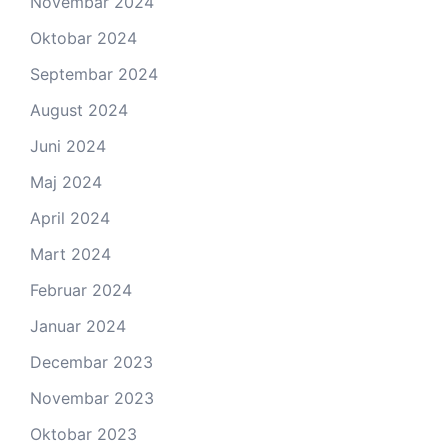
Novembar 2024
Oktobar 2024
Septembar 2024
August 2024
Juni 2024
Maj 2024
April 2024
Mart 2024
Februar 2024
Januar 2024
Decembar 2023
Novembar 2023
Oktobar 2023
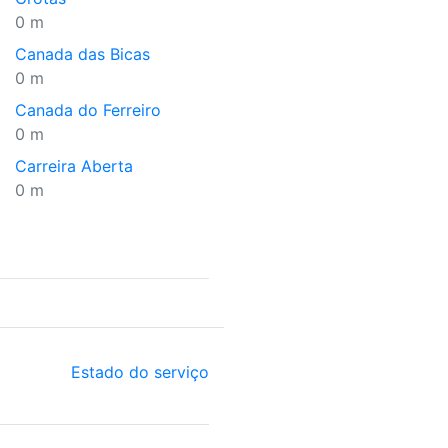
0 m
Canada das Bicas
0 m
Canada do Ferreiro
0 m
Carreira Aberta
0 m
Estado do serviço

------------------------------------------------------------

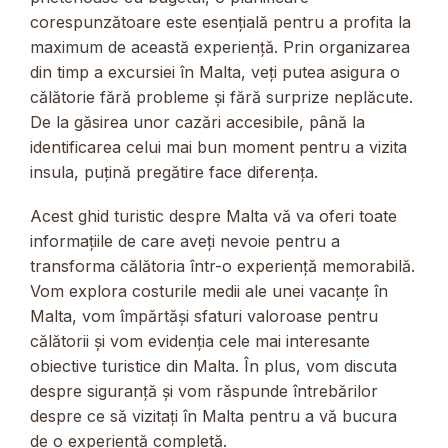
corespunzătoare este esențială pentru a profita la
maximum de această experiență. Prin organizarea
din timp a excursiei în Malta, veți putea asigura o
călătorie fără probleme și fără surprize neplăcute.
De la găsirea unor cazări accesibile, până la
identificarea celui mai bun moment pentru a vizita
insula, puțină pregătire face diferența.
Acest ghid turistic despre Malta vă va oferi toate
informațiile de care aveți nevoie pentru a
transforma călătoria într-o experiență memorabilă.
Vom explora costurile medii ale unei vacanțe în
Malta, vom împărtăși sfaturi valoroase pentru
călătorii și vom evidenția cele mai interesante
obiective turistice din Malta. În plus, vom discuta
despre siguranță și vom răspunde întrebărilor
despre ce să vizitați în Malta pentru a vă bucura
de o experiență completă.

------------------------------------------------------------

Work to be completed —
Print exactly the lines above from the one with "Acest ghid turistic" to the one with "de o experiență completă.", including both.

Result of this exercise —
Acest ghid turistic despre Malta vă va oferi toate
informațiile de care aveți nevoie pentru a
transforma călătoria într-o experiență memorabilă.
Vom explora costurile medii ale unei vacanțe în
Malta, vom împărtăși sfaturi valoroase pentru
călătorii și vom evidenția cele mai interesante
obiective turistice din Malta. În plus, vom discuta
despre siguranță și vom răspunde întrebărilor
despre ce să vizitați în Malta pentru a vă bucura
de o experiență completă.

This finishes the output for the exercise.